Sieben Tage später, ziemlich genau vor drei Wochen, hatte Pris einen Brief erhalten, in dem er schrieb, er habe Arbeit in Lord Cromartys Gestüt gefunden, einem der bedeutendsten Rennställe in der benachbarten Grafschaft Wexford.
Der Spalt zwischen ihrem Vater und ihrem Bruder war nun tiefer als je zuvor. Pris war entschlossen, den Riss in ihrer Familie zu flicken, aber erst brauchten die Wunden Zeit, um zu heilen. Das wusste sie. Doch so ohne Russ, zum ersten Mal in ihrem Leben auf Dauer von ihm getrennt, fühlte sie sich einsam und im Stich gelassen, als sei ihr ein wichtiger Teil von sich selbst abhandengekommen. Das Gefühl war viel heftiger als damals, da ihre Mutter gestorben war. Da war Russ ja auch bei ihr gewesen.

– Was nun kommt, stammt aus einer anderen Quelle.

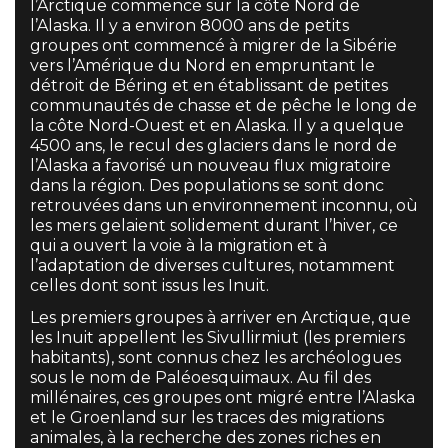
l’Arctique commence sur la côte Nord de
l’Alaska. Il y a environ 8000 ans de petits
groupes ont commencé à migrer de la Sibérie
vers l’Amérique du Nord en empruntant le
détroit de Béring et en établissant de petites
communautés de chasse et de pêche le long de
la côte Nord-Ouest et en Alaska. Il y a quelque
4500 ans, le recul des glaciers dans le nord de
l’Alaska a favorisé un nouveau flux migratoire
dans la région. Des populations se sont donc
retrouvées dans un environnement inconnu, où
les mers gelaient solidement durant l’hiver, ce
qui a ouvert la voie à la migration et à
l’adaptation de diverses cultures, notamment
celles dont sont issus les Inuit.
Les premiers groupes à arriver en Arctique, que
les Inuit appellent les Sivullirmiut (les premiers
habitants), sont connus chez les archéologues
sous le nom de Paléoesquimaux. Au fil des
millénaires, ces groupes ont migré entre l’Alaska
et le Groenland sur les traces des migrations
animales, à la recherche des zones riches en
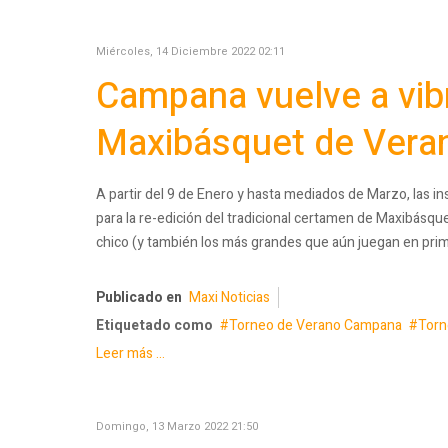
Miércoles, 14 Diciembre 2022 02:11
Campana vuelve a vibr
Maxibásquet de Vera
A partir del 9 de Enero y hasta mediados de Marzo, las i
para la re-edición del tradicional certamen de Maxibásqu
chico (y también los más grandes que aún juegan en pri
Publicado en
Maxi Noticias
Etiquetado como
Torneo de Verano Campana
Torn
Leer más ...
Domingo, 13 Marzo 2022 21:50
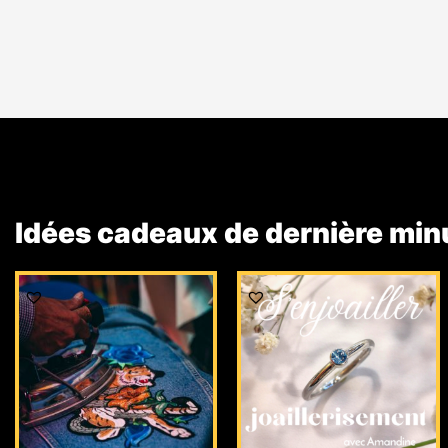
Idées cadeaux de dernière min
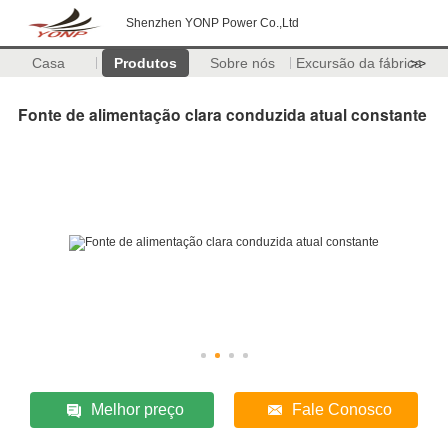
Shenzhen YONP Power Co.,Ltd
Casa
Produtos
Sobre nós
Excursão da fábrica
>>
Fonte de alimentação clara conduzida atual constante
Melhor preço
Fale Conosco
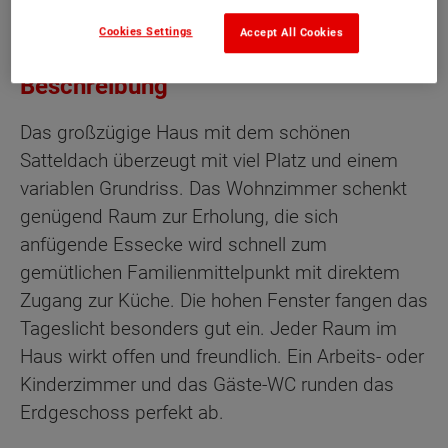
Cookies Settings
Accept All Cookies
Beschreibung
Das großzügige Haus mit dem schönen
Satteldach überzeugt mit viel Platz und einem
variablen Grundriss. Das Wohnzimmer schenkt
genügend Raum zur Erholung, die sich
anfügende Essecke wird schnell zum
gemütlichen Familienmittelpunkt mit direktem
Zugang zur Küche. Die hohen Fenster fangen das
Tageslicht besonders gut ein. Jeder Raum im
Haus wirkt offen und freundlich. Ein Arbeits- oder
Kinderzimmer und das Gäste-WC runden das
Erdgeschoss perfekt ab.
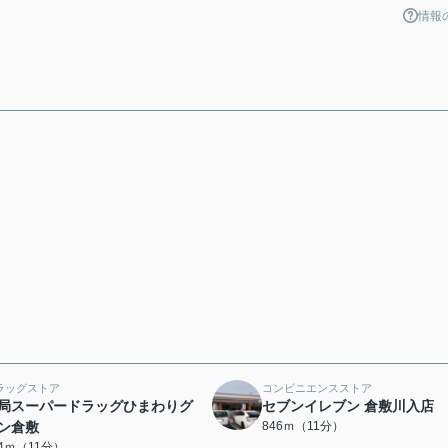
情報
ラッグストア
コンビニエンスストア
局スーパードラッグひまわりグ
セブンイレブン 倉敷川入店
ン倉敷
846ｍ（11分）
24ｍ（11分）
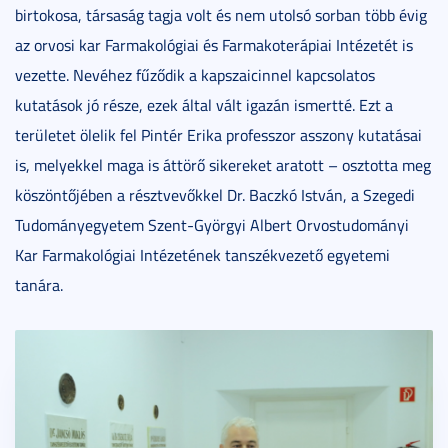
birtokosa, társaság tagja volt és nem utolsó sorban több évig
az orvosi kar Farmakológiai és Farmakoterápiai Intézetét is
vezette. Nevéhez fűződik a kapszaicinnel kapcsolatos
kutatások jó része, ezek által vált igazán ismertté. Ezt a
területet ölelik fel Pintér Erika professzor asszony kutatásai
is, melyekkel maga is áttörő sikereket aratott – osztotta meg
köszöntőjében a résztvevőkkel Dr. Baczkó István, a Szegedi
Tudományegyetem Szent-Györgyi Albert Orvostudományi
Kar Farmakológiai Intézetének tanszékvezető egyetemi
tanára.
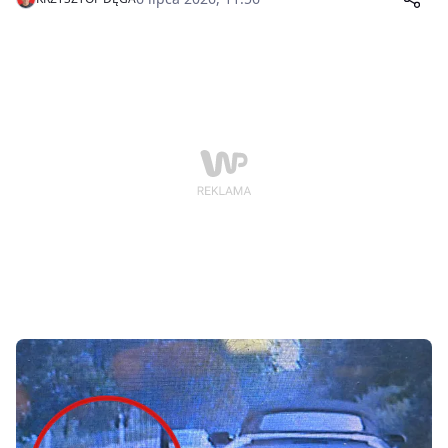
ani rozłożyć skrzydeł, dlatego trafi na specjalistyczne
leczenie do Dzikiego SOR-u w Poznaniu.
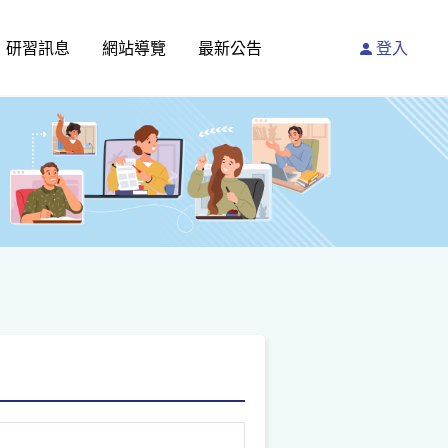
研習訊息
網站導覽
最新公告
登入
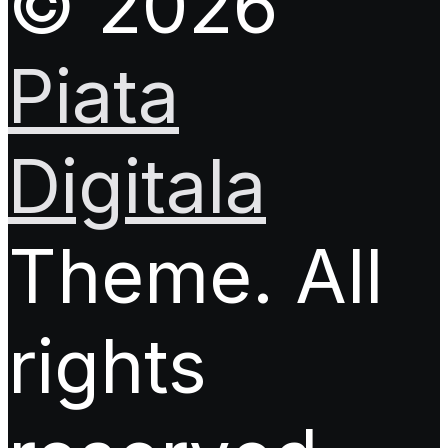
© 2026
Piata
Digitala
Theme. All
rights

Sie hatte sich auf den Weg zu Paddy gemacht, um ihre Sorgen aus dem Weg zu räumen, um die wachsende Beunruhigung wegen Russ zu vertreiben. Stattdessen musste sie erfahren, dass sich Russ in einer lebensbedrohlichen Lage befand.
Sie zog ein Stück Papier aus der Schublade, legte es vor sich auf die Unterlage. »Wenn ich sofort schreibe, kann Patrick hinüberreiten und ihm den Brief gleich heute Abend übergeben.«
»Meine Liebe, ich denke, es wäre besser, wenn du erst einmal das hier liest.«
Pris drehte sich um und sah, wie Eugenia einen Brief unter ihrer Handarbeit hervorzog.
Sie hielt ihn ihr hin. »Von Russ. Der Brief kam heute Mittag mit der Post. Als er dich nicht finden konnte, hat Bradley ihn sicherheitshalber mir gegeben, statt ihn auf dem Tablett in der Eingangshalle liegen zu lassen.«
Wo ihr Vater ihn am Ende bemerkt hätte. Bradley war ihr Butler; wie bei den meisten Bediensteten lagen seine Sympathien bei Russ.
Pris stand auf und nahm den Brief an sich. Sie ging zum Schreibtisch, brach dabei das Siegel und setzte sich wieder, faltete die Blätter auseinander und begann zu lesen.
Die einzigen Geräusche im Zimmer waren das Klappern von Eugenias Klöppelbesteck und das Ticken der Uhr auf dem Kaminsims.
»Oh nein! Was hast du? Was ist geschehen?«
Adelaides aufgeregte Fragen brachten Pris jäh zu ihnen zurück. Sie schaute von dem jungen Mädchen zu ihrer Tante und las aus ihren besorgten Mienen, dass sich ihr wachsendes Entsetzen auf ihren Zügen gezeigt haben musste.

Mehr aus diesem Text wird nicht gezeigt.